Ken Mehlman, the former Republican National Committee chairman and campaign manager for George W. Bush's 2004 reelection bid, put a partisan cast on this issue in his coming-out interview with The Atlantic's Marc Ambinder. In private conversations over the past several years, Ambinder wrote, Mehlman "often wondered why gay voters never formed common cause with Republican opponents of Islamic jihad, which he called 'the greatest antigay force in the world right now.' " The question of whether Republicans are better than Democrats at fighting Islamic jihadism (or if such a question is even possible to answer) is a separate matter, but the advance of Islamic extremism is certainly something that gays should consider in forming their political worldview. Regardless of what one thinks about Mehlman, his latter-day embrace of the gay rights movement, or his views about the relative wisdom of Republican foreign policy, there can be no argument with his contention about the threat Islamic fundamentalism poses to gay people.
Afraid to criticize the tenets of a religion romanticized by the American left--whose practitioners are sympathetically viewed as the victims of U.S. imperialism and right-wing fearmongering--we gays have no such compunction about provoking conservative politicians and the Judeo-Christian religious community. Whenever people like Sarah Palin or Newt Gingrich--who have emerged as the most outspoken opponents of the mosque--open their mouths, gays and their allies in the liberal media condemn their bigotry and intolerance. Yet when the individual espousing views that fall short of the gay liberal threshold happens to be a Muslim, cries about fascism suddenly evaporate. As Commentary's Abe Greenwald aptly put it, "Liberals who two years ago abandoned their humdrum lives to become career alarmists about Sarah Palin's Pentecostalism now wish to be taken seriously as misty-eyed champions of America's tolerance of diverse faiths."

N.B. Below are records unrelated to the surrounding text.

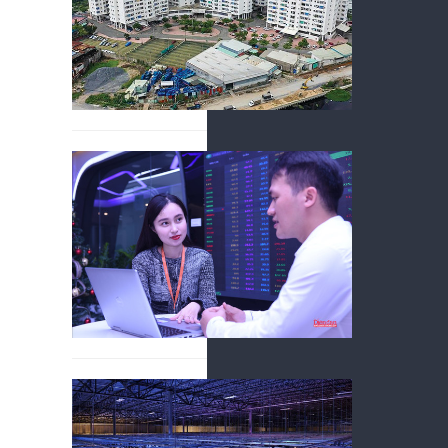
dài hạn.
2 nhóm
nghiệp 
07/08/2026
Tại sàn HOS
với lợi nhuậ
Cơ sở h
Á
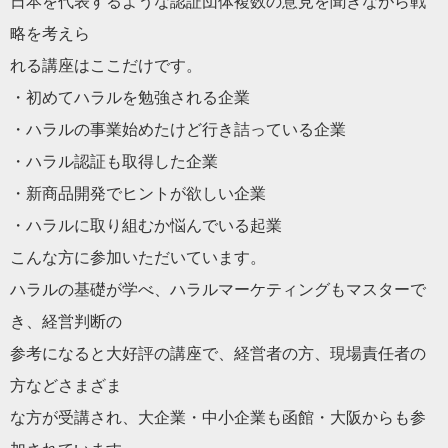
日本を代表するような認証団体複数の意見を聞きながら戦
略を考え
ら
れる講座はここ
だ
けです。
・初めて
ハラル
を勉強される企業
・
ハラル
の事業始めたけど行き詰っている企業
・
ハラル
認証も取得した企業
・新商品開発でヒントが欲しい企業
・
ハラル
に取り組むか悩んでいる起業
こんな方に参加いた
だ
いています。
ハラル
の基礎が学べ、
ハラル
マーケティングもマスターで
き、
経営判断の
参考になると大好評の講座で、経営者の方、
現場責任者の
方などさまざま
な方が受講され、大企業・中小企業も函館・
大阪からも参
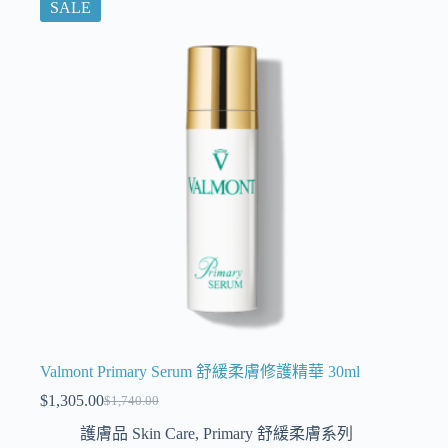
SALE
Valmont Primary Serum 舒緩柔膚修護精華 30ml
$
1,305.00
$
1,740.00
護膚品 Skin Care
,
Primary 舒緩柔膚系列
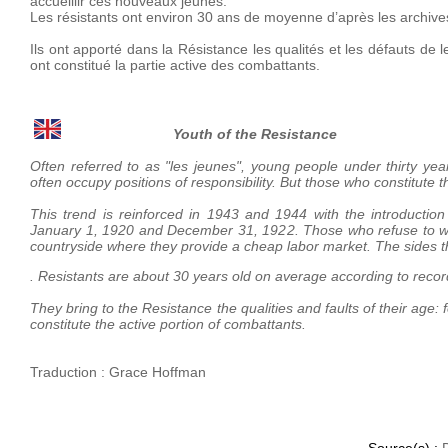
accueillir ces nouveaux jeunes.
Les résistants ont environ 30 ans de moyenne d’après les archiv
Ils ont apporté dans la Résistance les qualités et les défauts de l
ont constitué la partie active des combattants.
Youth of the Resistance
Often referred to as "les jeunes", young people under thirty ye
often occupy positions of responsibility. But those who constitute
This trend is reinforced in 1943 and 1944 with the introduction
January 1, 1920 and December 31, 1922. Those who refuse to work 
countryside where they provide a cheap labor market. The sides
. Resistants are about 30 years old on average according to record
They bring to the Resistance the qualities and faults of their age
constitute the active portion of combattants.
Traduction : Grace Hoffman
Source(s) :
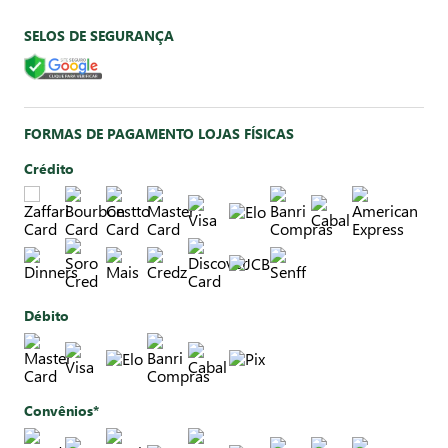
SELOS DE SEGURANÇA
FORMAS DE PAGAMENTO LOJAS FÍSICAS
Crédito
Débito
Convênios*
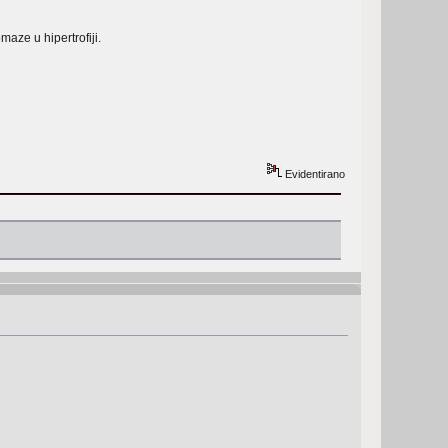
maze u hipertrofiji.
Evidentirano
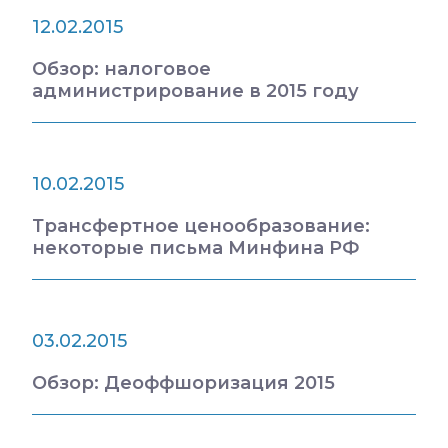
12.02.2015
Обзор: налоговое
администрирование в 2015 году
10.02.2015
Трансфертное ценообразование:
некоторые письма Минфина РФ
03.02.2015
Обзор: Деоффшоризация 2015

It used to be that provocation was seen as a positive trait, especially in the gay community. From Oscar Wilde to Larry Kramer, gay people have always been trendsetters, sometimes needlessly outrageous but nevertheless often ahead of their time. There's still an appreciation for the artistically outre--just look at the success of Lady Gaga. But her provocation titillates; it doesn't stimulate. The same goes for much of the political discourse among gays today, which assumes that posing for glamorous photo shoots with duct tape over one's mouth and the phrase "No H8" painted on one's cheek is a courageous statement. It says something about the stunted state of gay activism that it's taken a puerile Fox News host to be doing the work that gay people should be doing themselves.